LOS ANGELES -- Don Mattingly has a multiyear contract to prove whether or not he can manage, but he looks pretty smart with his first decision, naming Clayton Kershaw the Dodgers' Opening Day starter.

Kershaw outpitched double Cy Young Award winner Tim Lincecum on Thursday and the Dodgers held on to beat the defending World Series champion Giants, 2-1, giving the rookie manager a debut win as his 23-year-old starter drew the raves of a staff ace.

"He's now up there with the best in baseball," said catcher Rod Barajas. "He's got the whole package. He's got some kind of gift."

Kershaw, told by Mattingly on the last day of the 2010 season that he'd draw this assignment, struck out nine in seven scoreless innings while allowing four hits and only one walk. At 23 he's the youngest Dodgers Opening Day starter since Fernando Valenzuela in 1983, and the nine strikeouts were the most by a Dodger on Opening Day since Valenzuela's nine in 1986.

He struck out the side in the first inning, overcoming a Rafael Furcal throwing error. The Giants realized he had his command and changed strategy from trying to run up his pitch count to putting the ball in play earlier in at-bats.
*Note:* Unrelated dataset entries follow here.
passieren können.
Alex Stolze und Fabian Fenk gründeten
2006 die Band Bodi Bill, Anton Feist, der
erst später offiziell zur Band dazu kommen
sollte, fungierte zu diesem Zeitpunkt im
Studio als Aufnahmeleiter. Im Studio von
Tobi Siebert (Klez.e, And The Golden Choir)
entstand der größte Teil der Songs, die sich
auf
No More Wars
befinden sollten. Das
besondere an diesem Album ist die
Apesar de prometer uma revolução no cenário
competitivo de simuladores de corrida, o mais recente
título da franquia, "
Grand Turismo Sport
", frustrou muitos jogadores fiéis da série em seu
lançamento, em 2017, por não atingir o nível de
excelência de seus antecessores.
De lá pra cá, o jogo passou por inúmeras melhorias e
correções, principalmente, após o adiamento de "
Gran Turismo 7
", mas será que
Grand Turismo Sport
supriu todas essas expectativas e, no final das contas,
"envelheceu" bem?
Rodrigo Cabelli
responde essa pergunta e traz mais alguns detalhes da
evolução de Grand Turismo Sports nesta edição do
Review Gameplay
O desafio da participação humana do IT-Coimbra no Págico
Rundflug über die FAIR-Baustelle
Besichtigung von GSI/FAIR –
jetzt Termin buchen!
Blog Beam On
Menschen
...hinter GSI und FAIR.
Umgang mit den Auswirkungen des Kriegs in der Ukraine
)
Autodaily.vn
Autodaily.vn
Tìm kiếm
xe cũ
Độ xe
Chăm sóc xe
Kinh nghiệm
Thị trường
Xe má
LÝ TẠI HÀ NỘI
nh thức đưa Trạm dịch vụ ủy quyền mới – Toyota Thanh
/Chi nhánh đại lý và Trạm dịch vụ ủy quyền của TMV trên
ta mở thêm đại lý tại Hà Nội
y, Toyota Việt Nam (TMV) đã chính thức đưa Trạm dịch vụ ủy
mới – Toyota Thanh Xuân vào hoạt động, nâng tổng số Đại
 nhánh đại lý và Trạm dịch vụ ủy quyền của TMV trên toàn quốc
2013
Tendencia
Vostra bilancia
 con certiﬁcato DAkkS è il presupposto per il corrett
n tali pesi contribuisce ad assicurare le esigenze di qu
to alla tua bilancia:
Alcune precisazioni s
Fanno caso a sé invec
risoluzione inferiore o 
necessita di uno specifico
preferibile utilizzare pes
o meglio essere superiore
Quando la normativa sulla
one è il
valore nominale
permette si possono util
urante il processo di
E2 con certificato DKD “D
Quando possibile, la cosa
He turned a possible mess in the sixth inning into another zero with a double-play grounder from Aubrey Huff.

"It was fun tonight," said Kershaw. "I had a blast. It was a good way to start the season -- a great atmosphere, a sellout, Opening Day, a fun time to compete. They're the team to beat, I guess. But a win is a win, as far as I'm concerned."

Lincecum nearly matched Kershaw (seven innings, one unearned run), but the Giants threw the ball around a little too much, errors by shortstop Miguel Tejada and catcher Buster Posey leading to a sixth-inning run. The Dodgers added a crucial insurance run in the eighth when Matt Kemp, with his third walk of the night, stole second and was doubled home by James Loney.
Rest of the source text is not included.